**Exercise prompt**
Report each line below that carries the word "dropdown".

**Material to process**
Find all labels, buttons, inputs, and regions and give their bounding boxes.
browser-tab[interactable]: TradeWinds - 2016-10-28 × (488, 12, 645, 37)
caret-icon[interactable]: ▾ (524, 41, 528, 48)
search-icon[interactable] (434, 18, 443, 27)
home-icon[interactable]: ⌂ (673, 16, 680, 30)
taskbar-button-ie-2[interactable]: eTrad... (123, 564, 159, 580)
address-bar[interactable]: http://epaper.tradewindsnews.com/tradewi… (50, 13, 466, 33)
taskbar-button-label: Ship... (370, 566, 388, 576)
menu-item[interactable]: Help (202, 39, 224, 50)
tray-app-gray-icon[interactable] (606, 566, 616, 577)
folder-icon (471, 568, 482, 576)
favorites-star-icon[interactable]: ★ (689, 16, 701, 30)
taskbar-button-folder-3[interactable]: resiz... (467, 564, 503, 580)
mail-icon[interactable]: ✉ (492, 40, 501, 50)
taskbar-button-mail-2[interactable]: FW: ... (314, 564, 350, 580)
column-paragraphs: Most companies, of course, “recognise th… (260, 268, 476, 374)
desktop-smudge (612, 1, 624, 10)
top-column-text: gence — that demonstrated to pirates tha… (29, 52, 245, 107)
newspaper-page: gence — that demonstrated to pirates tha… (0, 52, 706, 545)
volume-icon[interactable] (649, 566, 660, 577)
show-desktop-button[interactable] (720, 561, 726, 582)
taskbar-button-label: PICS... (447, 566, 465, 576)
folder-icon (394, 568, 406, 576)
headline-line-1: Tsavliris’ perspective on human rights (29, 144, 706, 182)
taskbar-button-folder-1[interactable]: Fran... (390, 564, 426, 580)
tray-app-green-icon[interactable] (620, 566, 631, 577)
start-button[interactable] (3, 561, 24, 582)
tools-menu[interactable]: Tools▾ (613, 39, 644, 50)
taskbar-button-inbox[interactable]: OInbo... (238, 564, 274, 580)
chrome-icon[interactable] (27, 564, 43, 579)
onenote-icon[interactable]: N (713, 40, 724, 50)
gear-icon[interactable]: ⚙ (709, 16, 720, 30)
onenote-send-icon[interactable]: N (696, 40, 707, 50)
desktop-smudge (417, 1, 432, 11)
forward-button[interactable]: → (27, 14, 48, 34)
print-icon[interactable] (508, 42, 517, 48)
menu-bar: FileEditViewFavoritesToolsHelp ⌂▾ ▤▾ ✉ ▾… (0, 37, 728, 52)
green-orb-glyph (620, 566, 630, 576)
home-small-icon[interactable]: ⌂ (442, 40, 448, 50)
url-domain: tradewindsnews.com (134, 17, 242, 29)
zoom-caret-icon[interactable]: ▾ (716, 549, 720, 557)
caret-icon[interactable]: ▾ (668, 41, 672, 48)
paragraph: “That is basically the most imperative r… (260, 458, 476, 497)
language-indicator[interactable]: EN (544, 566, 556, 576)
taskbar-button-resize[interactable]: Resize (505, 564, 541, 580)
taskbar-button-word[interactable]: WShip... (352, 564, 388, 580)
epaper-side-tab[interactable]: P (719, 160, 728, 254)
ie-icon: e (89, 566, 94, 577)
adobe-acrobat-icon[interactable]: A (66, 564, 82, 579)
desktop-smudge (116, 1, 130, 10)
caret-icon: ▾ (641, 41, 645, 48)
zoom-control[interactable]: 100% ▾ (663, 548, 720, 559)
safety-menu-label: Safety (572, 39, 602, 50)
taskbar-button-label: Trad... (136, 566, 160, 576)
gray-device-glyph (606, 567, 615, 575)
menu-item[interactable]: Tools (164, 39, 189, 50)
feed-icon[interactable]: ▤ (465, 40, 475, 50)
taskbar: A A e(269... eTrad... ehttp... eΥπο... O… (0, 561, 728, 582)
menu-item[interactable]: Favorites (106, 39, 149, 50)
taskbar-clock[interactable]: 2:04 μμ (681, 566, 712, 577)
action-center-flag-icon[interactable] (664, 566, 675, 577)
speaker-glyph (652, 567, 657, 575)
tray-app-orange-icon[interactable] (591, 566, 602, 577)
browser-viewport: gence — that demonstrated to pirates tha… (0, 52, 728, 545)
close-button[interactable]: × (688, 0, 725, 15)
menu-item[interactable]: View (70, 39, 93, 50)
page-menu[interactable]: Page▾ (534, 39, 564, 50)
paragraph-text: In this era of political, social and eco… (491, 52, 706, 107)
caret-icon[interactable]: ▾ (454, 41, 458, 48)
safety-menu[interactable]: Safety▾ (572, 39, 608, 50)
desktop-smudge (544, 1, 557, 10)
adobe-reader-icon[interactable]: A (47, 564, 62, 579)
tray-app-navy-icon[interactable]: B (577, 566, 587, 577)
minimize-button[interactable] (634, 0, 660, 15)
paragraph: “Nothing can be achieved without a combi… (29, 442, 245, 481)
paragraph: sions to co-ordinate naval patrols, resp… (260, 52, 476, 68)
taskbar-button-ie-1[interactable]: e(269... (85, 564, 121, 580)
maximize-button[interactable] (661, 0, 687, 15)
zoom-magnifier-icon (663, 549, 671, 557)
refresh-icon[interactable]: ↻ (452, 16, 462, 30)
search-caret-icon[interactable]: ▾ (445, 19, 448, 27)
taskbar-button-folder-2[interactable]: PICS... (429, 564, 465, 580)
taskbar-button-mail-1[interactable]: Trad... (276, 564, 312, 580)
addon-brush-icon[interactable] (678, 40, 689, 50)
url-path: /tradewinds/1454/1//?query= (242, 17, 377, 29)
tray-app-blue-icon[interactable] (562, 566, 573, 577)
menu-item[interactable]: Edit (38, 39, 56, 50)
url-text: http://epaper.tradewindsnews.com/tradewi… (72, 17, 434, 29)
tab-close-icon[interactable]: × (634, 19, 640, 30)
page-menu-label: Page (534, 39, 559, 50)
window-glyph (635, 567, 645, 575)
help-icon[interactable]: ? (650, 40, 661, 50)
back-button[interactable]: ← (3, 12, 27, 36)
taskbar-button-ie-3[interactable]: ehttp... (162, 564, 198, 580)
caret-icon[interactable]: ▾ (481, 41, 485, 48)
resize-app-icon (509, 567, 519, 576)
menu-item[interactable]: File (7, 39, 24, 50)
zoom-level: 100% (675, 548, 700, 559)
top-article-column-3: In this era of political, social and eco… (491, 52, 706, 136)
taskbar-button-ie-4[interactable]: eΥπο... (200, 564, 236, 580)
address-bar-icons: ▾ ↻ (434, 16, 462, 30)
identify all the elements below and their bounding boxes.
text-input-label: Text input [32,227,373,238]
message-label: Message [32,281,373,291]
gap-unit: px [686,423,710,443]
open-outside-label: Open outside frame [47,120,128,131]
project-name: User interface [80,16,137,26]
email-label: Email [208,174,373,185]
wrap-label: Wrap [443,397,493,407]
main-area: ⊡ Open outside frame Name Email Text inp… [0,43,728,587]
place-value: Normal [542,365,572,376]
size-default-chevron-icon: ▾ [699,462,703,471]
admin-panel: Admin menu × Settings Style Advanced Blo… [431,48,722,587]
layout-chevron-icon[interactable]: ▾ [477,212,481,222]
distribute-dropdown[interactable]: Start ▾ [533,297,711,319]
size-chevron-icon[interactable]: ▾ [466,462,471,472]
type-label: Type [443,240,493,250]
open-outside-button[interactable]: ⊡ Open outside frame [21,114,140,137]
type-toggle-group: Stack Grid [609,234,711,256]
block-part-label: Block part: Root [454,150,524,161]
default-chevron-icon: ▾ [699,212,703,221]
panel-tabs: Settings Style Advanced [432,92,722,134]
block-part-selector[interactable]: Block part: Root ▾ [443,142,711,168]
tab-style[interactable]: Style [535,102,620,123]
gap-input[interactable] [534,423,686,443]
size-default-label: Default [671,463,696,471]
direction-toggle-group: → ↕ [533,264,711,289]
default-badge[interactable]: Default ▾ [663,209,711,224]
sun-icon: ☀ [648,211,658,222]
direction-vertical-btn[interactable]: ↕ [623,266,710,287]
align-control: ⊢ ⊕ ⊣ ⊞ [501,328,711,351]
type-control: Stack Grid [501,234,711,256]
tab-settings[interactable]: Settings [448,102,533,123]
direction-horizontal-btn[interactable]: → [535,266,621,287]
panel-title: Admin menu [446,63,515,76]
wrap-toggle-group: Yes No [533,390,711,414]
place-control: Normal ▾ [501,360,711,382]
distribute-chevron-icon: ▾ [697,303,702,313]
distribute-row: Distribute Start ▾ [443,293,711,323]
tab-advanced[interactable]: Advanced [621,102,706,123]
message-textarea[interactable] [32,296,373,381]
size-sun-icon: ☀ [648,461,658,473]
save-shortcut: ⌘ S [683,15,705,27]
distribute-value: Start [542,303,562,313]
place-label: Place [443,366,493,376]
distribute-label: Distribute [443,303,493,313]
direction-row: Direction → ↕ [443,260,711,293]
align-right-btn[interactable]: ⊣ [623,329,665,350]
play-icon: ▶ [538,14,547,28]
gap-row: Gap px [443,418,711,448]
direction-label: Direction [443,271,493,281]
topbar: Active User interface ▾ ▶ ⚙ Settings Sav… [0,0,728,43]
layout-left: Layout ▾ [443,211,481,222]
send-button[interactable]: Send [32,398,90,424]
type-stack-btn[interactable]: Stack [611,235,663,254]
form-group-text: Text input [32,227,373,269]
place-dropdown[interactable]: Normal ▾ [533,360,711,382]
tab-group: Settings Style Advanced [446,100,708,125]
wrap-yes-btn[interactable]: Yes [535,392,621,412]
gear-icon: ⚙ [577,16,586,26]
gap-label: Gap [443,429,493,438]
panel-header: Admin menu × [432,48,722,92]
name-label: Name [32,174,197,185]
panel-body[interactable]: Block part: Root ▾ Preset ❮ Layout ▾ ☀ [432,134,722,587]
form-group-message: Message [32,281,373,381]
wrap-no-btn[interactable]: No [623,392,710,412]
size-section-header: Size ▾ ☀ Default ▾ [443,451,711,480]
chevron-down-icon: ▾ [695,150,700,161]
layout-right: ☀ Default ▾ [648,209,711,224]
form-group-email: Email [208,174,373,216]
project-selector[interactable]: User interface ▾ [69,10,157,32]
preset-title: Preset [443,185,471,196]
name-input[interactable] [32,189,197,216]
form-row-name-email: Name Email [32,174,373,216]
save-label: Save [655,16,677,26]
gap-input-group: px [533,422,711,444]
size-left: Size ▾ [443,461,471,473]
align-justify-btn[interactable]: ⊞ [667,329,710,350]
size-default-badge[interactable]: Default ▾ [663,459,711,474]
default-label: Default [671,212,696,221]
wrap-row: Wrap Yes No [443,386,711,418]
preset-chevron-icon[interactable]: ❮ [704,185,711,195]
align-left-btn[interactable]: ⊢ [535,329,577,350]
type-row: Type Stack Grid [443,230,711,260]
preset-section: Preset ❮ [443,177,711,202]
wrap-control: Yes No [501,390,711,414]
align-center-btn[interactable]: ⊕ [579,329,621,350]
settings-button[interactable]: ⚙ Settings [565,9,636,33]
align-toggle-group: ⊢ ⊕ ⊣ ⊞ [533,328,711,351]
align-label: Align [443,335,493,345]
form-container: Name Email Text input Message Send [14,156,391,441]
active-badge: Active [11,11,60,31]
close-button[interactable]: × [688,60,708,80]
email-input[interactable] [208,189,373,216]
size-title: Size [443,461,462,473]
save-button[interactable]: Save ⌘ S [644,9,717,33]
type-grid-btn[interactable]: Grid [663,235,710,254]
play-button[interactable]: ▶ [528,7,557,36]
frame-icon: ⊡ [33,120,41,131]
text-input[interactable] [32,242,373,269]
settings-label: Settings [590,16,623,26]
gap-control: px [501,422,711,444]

**Solution for this exercise**
distribute-dropdown[interactable]: Start ▾ [533,297,711,319]
place-dropdown[interactable]: Normal ▾ [533,360,711,382]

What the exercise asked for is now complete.